[Python-ideas] Concurrency Modules

Sven R. Kunze srkunze at mail.de
Sun Jul 26 23:54:14 CEST 2015


Big thanks to you, Andrew, Nick and Nikolaus for the latest comments and 
ideas.

I think the table is in a very good shape now and the questions I 
started this thread with are now answered (at least) to my satisfaction. 
The relationships are clear (they are all different modules for the same 
overall purpose), they have different fields of application (cpu vs io) 
and they have slightly different properties.


How do we proceed from here?


Btw. the number of different approaches (currently 3, but I assume this 
will go up in the future) is quite unfortunate. What's even more 
unfortunate is the missing exchangeability due to API differences and a 
common syntax for executing functions concurrently.

Something that struck me as odd was that asyncio got syntactic sugar 
although the module itself is actually quite young compared to the 
support of processes and of threads. These two alternatives have 
actually no a single bit of syntax support until now.
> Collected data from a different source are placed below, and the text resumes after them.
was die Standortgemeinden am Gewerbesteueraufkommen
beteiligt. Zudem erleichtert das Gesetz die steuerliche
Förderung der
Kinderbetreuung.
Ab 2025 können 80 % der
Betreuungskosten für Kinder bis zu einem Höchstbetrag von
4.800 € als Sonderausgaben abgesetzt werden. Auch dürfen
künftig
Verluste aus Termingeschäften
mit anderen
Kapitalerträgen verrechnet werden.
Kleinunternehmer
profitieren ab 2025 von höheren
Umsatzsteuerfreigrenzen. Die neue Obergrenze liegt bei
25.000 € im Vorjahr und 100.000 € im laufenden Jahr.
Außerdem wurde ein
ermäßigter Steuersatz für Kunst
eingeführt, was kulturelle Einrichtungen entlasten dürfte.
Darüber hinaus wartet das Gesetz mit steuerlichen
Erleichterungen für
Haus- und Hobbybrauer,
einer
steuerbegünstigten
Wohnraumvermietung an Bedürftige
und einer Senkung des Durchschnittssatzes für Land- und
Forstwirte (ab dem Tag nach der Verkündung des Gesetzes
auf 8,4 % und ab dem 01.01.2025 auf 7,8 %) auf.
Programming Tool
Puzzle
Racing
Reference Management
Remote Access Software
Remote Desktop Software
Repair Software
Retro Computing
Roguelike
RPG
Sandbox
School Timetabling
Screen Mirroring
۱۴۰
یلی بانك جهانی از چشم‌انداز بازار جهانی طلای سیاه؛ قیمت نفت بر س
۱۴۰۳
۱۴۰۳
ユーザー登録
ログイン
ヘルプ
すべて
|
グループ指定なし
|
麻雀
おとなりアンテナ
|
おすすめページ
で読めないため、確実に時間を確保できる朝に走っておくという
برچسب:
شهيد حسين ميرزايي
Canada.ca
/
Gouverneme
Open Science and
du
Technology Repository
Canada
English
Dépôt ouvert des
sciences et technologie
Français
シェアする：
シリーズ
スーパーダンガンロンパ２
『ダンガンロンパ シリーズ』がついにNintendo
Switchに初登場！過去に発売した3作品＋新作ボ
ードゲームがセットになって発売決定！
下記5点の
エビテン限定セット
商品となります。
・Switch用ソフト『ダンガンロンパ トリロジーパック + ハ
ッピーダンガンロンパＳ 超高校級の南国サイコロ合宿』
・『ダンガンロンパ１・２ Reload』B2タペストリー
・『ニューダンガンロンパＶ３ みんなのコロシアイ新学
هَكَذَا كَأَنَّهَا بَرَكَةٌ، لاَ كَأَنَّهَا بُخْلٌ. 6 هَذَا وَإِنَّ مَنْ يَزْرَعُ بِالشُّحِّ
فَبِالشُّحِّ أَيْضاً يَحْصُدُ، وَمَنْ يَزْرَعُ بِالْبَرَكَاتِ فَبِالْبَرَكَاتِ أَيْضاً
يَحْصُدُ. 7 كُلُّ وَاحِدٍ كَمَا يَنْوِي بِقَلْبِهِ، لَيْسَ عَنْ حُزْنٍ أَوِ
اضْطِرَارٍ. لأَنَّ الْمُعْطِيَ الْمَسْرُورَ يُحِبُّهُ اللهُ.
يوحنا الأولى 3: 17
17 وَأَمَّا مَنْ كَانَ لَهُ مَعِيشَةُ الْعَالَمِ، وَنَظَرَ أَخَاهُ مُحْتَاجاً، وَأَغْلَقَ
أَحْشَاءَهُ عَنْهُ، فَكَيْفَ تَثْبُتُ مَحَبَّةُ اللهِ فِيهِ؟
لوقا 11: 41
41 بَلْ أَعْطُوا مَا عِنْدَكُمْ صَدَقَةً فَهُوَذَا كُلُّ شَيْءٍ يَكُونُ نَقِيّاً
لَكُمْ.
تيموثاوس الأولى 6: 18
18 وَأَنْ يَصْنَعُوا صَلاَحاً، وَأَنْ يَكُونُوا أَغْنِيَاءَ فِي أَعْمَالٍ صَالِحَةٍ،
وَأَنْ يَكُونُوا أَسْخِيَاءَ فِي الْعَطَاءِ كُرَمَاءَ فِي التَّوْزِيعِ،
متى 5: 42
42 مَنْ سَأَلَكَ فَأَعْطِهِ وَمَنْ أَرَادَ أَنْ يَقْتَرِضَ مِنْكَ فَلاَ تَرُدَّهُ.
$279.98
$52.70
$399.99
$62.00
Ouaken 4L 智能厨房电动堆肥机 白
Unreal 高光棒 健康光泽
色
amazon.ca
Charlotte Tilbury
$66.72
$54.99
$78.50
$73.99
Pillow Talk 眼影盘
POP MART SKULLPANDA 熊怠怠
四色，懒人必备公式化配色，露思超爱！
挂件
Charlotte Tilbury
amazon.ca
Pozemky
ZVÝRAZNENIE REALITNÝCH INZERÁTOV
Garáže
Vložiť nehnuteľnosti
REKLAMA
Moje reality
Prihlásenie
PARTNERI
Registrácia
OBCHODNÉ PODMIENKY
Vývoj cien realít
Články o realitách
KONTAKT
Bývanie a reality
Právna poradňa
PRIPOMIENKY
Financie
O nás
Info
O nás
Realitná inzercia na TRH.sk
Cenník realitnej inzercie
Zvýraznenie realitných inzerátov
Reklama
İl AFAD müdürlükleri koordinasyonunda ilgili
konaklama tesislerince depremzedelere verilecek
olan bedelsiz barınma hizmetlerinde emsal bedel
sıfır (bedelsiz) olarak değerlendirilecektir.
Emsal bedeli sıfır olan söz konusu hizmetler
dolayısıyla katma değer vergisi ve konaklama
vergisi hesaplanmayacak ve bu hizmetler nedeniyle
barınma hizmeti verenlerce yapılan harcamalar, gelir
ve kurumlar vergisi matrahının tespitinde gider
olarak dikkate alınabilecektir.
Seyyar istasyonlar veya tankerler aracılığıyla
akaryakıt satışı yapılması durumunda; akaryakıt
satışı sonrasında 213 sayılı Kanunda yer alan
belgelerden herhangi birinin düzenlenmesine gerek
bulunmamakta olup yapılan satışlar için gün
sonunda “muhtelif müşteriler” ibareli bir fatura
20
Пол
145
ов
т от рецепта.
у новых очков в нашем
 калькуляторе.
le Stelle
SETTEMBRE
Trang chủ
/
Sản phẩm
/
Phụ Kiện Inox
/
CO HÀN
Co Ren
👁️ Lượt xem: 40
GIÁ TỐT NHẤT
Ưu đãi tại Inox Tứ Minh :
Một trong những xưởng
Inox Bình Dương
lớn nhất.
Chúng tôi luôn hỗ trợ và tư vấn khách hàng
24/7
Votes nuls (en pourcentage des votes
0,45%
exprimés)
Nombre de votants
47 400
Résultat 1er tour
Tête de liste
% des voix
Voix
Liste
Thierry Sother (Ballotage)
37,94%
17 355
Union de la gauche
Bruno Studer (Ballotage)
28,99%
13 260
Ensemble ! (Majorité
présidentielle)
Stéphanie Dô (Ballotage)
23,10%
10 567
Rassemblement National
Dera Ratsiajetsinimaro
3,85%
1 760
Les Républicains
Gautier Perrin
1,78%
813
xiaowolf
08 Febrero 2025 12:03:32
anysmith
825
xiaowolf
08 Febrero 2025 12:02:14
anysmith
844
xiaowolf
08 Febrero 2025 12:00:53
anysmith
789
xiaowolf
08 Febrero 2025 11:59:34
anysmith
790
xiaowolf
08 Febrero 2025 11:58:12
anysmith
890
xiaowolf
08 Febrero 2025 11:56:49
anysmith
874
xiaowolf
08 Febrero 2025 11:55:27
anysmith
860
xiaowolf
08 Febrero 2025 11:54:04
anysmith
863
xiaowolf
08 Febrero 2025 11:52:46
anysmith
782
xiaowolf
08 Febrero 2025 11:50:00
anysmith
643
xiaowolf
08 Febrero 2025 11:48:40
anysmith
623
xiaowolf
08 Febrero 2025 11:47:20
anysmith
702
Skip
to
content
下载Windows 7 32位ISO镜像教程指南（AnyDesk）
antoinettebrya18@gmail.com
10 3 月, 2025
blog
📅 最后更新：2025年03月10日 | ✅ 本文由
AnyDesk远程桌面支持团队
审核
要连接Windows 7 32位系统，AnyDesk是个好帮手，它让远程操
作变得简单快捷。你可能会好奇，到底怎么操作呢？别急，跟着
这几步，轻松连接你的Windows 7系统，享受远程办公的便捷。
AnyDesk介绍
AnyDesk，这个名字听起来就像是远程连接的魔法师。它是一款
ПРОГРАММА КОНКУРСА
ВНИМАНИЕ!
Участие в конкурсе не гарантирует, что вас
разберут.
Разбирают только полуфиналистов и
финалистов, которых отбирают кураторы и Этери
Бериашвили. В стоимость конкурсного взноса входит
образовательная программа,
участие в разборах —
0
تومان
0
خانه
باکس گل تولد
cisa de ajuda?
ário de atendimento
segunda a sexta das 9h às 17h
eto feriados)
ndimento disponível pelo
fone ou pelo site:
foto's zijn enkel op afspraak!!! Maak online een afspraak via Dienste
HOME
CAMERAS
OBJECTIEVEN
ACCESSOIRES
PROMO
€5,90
On 26.07.2015 17:00, Andrew Barnert wrote:
> On Jul 26, 2015, at 13:44, Sven R. Kunze <srkunze at mail.de> wrote:
>> Wow. Thanks, Andrew for this very informative response. I am going to integrate your thoughts in to the table later and re-post it again.
>>
>> Just one question:
>>
>>> On 26.07.2015 12:29, Andrew Barnert wrote:
>>> It's your choice: just fork, spawn (fork+exec), or spawn a special "server" process to fork copies off. (Except on Windows, where spawn is the only possibility.)
>>>
>>> How do you know which one to choose? Well, you have to learn the differences to make a decision. Forking is fastest, and it means some kinds of globals are automatically shared, but it can lead to a variety of problems, especially if you're also using threads (and some libraries may use threads without you knowing about it--especially on OS X, where a variety of Cocoa APIs sometimes use threads and sometimes don't).
>> If I read the documentation of https://docs.python.org/2/library/multiprocessing.html#module-multiprocessing.pool for instance, I do not see a way to specify my choice.
> That's because you're reading the documentation for Python 2.7. In 2.7, you always get fork on Unix and spawn on Windows; the choice of start methods was added in 3.3 or 3.4.
>> There, I pass a function and this function is executed in another process/thread. Is that just forking?
> If you pass a function to a Process in 2.7, on Unix, that's just forking; the parent process returns while the child process calls your function and exits. If you pass it to a Pool, all the pool processes are forked, but they keep running and pick new tasks off a queue.
>
> On Windows, on the other hand, a new Process calls CreateNewProcess (the equivalent of fork then exec, or posix_spawn, on Unix) to launch an entirely new Python interpreter, which then imports your module and calls your function. With a Pool, all the new processes get started the same way, then keep running and pick new tasks off a queue.